▶ _INSTRUCTIONS TO FOLLOW_: Your answer should repeat exactly the lines from the one holding "Zavařují tady" through the end of the data, and it should contain no pictures.

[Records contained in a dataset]
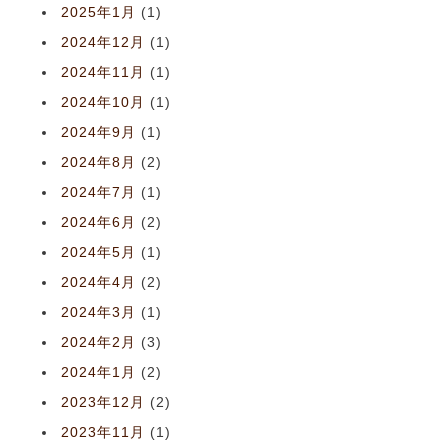
2025年1月
(1)
2024年12月
(1)
2024年11月
(1)
2024年10月
(1)
2024年9月
(1)
2024年8月
(2)
2024年7月
(1)
2024年6月
(2)
2024年5月
(1)
2024年4月
(2)
2024年3月
(1)
2024年2月
(3)
2024年1月
(2)
2023年12月
(2)
2023年11月
(1)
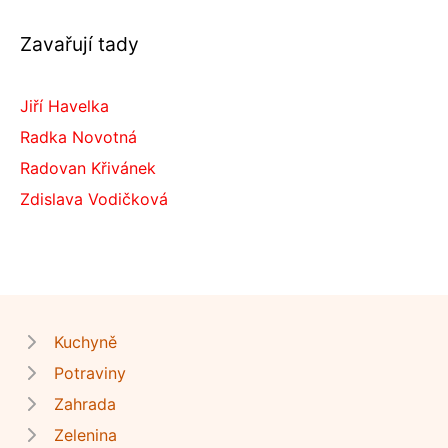
Zavařují tady
Jiří Havelka
Radka Novotná
Radovan Křivánek
Zdislava Vodičková
Kuchyně
Potraviny
Zahrada
Zelenina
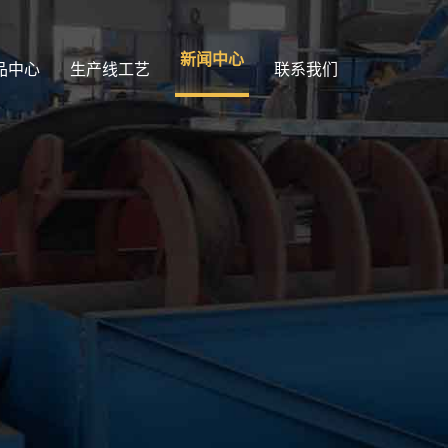
新闻中心
品中心
生产线工艺
联系我们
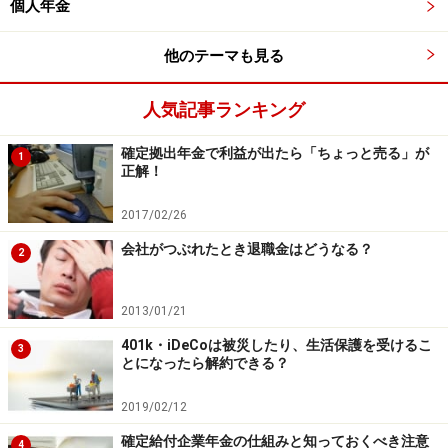
個人年金
他のテーマも見る
人気記事ランキング
確定拠出年金で利益が出たら「ちょっと売る」が
1
正解！
2017/02/26
会社がつぶれたとき退職金はどうなる？
2
2013/01/21
401k・iDeCoは被災したり、生活保護を受けるこ
3
とになったら解約できる？
2019/02/12
確定給付企業年金の仕組みと知っておくべき注意
4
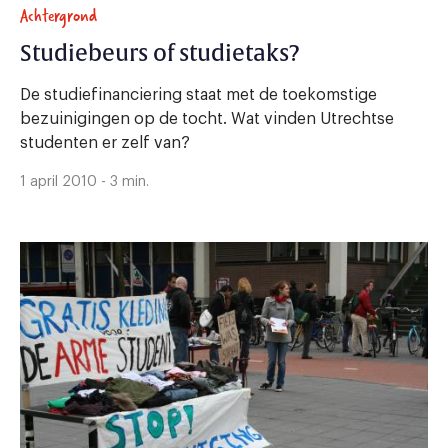
Achtergrond
Studiebeurs of studietaks?
De studiefinanciering staat met de toekomstige
bezuinigingen op de tocht. Wat vinden Utrechtse
studenten er zelf van?
1 april 2010 - 3 min.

▶ _RESPONSE AREA_:
Zavařují tady
Jiří Havelka
Radka Novotná
Radovan Křivánek
Zdislava Vodičková
Kuchyně
Potraviny
Zahrada
Zelenina
新闻中心
品中心
生产线工艺
联系我们
個人年金
他のテーマも見る
人気記事ランキング
確定拠出年金で利益が出たら「ちょっと売る」が
1
正解！
2017/02/26
会社がつぶれたとき退職金はどうなる？
2
2013/01/21
401k・iDeCoは被災したり、生活保護を受けるこ
3
とになったら解約できる？
2019/02/12
確定給付企業年金の仕組みと知っておくべき注意
4
Achtergrond
Studiebeurs of studietaks?
De studiefinanciering staat met de toekomstige
bezuinigingen op de tocht. Wat vinden Utrechtse
studenten er zelf van?
1 april 2010 - 3 min.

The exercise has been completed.